Hindle Wakes

Stanley Houghton
Mint Theater Company
Clurman Theatre, Theatre Row, New York

Sandra Shipley, Ken Marks and Rebecca Noelle Brinkley Credit: Todd Cerveris
Jeremy Beck and Rebecca Noelle Brinkley Credit: Todd Cerveris
The Cast of Hindle Wakes Credit: Todd Cerveris

Mint Theatre Company in New York, under the artistic direction of Jonathan Bank, specializes in reviving plays from the past which have been lost or forgotten. Production values are high.

The Mint archive is extremely impressive and includes such playwrights as John Galsworthy, J M Barrie, D H Lawrence, Harley Granville Barker, Arthur Schnitzler, Ferenc Molnar, St John Hankin, Jules Romains, to name but a few.

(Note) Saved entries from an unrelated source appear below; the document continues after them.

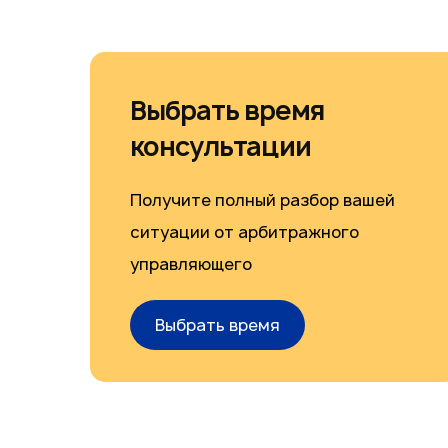
Выбрать время
консультации
Получите полный разбор вашей
ситуации от арбитражного
управляющего
Выбрать время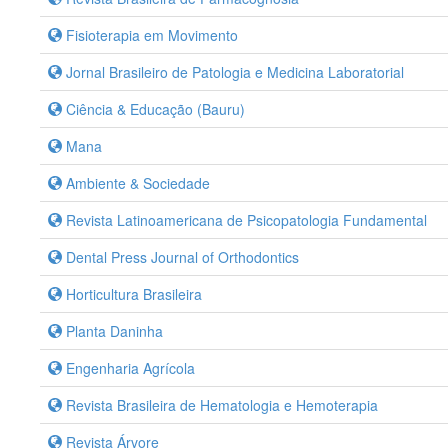
Fisioterapia em Movimento
Jornal Brasileiro de Patologia e Medicina Laboratorial
Ciência & Educação (Bauru)
Mana
Ambiente & Sociedade
Revista Latinoamericana de Psicopatologia Fundamental
Dental Press Journal of Orthodontics
Horticultura Brasileira
Planta Daninha
Engenharia Agrícola
Revista Brasileira de Hematologia e Hemoterapia
Revista Árvore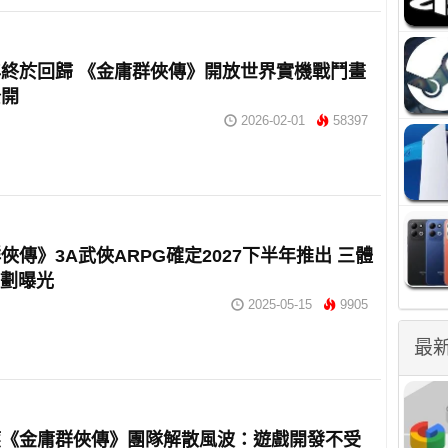
終於回歸 《金庸群俠傳》開放世界實機戰鬥畫
公開
2026-02-01
58397
俠傳》3A武俠ARPG確定2027下半年推出 三體
計劃曝光
2025-05-15
9905
最
應《金庸群俠傳》團隊解散風波：遊戲開發不受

I wish there were a Mint Theatre in London.

Stanley Houghton (1881–1913) was one of the most popular members of the Manchester School of Realism, pioneered by the famed theatre manager Annie Horniman, who wanted to stage plays which were about real Lancashire life.

Hindle Wakes, which premièred in 1912, is a very good example of the sort of solid, reliable social problem play, so much in favour at the turn of the century.

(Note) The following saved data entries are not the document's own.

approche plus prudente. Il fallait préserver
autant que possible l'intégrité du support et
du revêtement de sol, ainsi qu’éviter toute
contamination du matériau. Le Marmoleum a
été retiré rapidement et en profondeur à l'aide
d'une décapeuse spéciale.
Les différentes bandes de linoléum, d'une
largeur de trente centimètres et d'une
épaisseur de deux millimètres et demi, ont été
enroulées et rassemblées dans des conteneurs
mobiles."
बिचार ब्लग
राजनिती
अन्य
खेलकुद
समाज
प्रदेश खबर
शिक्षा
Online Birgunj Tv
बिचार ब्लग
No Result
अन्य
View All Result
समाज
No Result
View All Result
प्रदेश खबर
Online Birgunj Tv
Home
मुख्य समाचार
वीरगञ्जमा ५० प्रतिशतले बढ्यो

Fanny Hawthorn (Rebecca Noelle Brinkley), working class, a mill girl, has a fling with Alan Jeffcote (Jeremy Beck), the rich mill owner’s son. Their parents feel strongly that the boy has a duty to make "an honest woman of her” by ditching his fiancée and marrying her.

Things were very different 100 years ago. The play is a period piece has to be seen within a pre-World War I context when the suffragette movement was at its height. Fanny is very much the modern, independent Ibsenite woman revolting against Victorian values and man‑made laws.

Alan, who thought of Fanny only as an amusement, is shocked to find that is exactly how she thought of him: "You're a man and I was your little fancy. Well, I'm a woman and you were my little fancy." Alan is all right for a dirty weekend in Llandudno but hardly somebody she would want to actually marry. He’s far too feeble and shallow a man for her.

Hindle Wakes was the most discussed play of its day. Fanny Hawthorne, was praised and denounced. The outraged Vice Chancellor of Oxford University attempted to put it out of bounds. Houghton, sadly, died at the young age of 32.

Gus Kaikkonen’s well-acted production of Hindle Wakes, recorded live in 2018, can be watched free on the Mint Theater channel until 23 December.